START DATASET RECORDS

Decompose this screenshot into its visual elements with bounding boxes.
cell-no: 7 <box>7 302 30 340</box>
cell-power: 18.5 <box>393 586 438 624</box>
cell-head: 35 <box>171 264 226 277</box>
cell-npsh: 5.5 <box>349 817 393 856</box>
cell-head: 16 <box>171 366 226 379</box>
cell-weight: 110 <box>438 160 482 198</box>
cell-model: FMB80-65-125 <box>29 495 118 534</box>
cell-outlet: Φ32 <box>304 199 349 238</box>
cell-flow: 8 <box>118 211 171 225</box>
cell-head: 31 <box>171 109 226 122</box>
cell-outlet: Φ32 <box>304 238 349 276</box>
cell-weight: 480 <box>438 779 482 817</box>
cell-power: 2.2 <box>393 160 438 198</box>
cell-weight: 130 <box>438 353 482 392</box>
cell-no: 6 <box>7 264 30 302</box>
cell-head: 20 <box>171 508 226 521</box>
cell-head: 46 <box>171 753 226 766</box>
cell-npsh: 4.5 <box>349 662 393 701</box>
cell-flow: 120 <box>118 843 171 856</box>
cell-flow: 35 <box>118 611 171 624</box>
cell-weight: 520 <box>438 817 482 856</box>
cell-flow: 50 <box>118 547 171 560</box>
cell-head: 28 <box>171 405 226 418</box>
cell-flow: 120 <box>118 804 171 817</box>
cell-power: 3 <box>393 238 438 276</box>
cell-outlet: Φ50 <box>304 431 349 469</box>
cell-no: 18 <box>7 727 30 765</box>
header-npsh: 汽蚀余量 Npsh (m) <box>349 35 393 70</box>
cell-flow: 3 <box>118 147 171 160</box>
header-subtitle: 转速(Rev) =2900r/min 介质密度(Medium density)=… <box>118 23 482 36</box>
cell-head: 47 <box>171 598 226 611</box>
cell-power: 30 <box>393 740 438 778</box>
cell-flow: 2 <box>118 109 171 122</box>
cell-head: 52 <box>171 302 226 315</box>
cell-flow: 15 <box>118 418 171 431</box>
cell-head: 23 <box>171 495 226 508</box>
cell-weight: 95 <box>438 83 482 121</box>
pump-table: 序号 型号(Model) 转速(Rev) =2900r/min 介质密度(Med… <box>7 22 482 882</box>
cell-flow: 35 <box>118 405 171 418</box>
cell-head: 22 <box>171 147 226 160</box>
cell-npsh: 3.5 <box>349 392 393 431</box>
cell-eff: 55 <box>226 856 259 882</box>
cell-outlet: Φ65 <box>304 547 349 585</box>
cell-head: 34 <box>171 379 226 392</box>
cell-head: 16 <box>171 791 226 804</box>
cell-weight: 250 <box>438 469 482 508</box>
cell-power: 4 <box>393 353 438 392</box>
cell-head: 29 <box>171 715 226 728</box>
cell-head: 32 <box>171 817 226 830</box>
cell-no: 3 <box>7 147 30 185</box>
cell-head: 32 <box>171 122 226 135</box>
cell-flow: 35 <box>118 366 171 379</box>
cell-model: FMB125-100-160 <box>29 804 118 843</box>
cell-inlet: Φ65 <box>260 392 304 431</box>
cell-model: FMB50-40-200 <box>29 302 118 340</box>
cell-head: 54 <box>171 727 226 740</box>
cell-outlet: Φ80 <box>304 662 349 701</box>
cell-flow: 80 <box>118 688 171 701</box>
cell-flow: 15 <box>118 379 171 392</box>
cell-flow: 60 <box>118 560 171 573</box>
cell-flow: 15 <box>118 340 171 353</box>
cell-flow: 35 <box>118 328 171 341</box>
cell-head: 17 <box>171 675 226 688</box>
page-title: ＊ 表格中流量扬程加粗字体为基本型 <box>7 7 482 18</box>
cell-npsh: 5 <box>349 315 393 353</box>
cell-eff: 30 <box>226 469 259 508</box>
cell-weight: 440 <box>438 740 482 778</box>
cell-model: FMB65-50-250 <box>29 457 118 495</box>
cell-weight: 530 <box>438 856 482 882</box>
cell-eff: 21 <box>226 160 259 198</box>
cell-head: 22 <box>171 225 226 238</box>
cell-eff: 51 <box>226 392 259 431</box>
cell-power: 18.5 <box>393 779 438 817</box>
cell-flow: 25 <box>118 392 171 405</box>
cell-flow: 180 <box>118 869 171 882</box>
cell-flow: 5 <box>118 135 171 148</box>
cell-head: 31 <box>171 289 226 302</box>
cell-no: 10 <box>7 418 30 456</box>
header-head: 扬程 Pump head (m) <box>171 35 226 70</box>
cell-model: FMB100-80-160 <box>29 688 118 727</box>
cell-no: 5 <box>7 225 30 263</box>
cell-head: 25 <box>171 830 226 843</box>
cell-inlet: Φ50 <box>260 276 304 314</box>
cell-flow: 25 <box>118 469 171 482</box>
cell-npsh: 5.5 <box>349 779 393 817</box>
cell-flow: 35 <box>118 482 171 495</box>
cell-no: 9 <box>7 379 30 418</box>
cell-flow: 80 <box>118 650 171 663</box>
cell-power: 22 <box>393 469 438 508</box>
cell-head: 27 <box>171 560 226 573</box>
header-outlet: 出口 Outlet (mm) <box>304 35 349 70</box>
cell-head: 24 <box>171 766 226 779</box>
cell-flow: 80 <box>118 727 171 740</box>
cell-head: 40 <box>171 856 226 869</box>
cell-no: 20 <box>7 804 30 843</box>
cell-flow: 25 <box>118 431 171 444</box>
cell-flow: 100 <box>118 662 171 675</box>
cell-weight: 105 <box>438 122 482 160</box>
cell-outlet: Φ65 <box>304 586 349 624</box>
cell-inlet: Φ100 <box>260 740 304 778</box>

END DATASET RECORDS

* **TASK DETAILS**: Go through the material above and copy each line that has the word "介质密度".

* **ANSWER TO THIS TASK**:
header-subtitle: 转速(Rev) =2900r/min 介质密度(Medium density)=… <box>118 23 482 36</box>
pump-table: 序号 型号(Model) 转速(Rev) =2900r/min 介质密度(Med… <box>7 22 482 882</box>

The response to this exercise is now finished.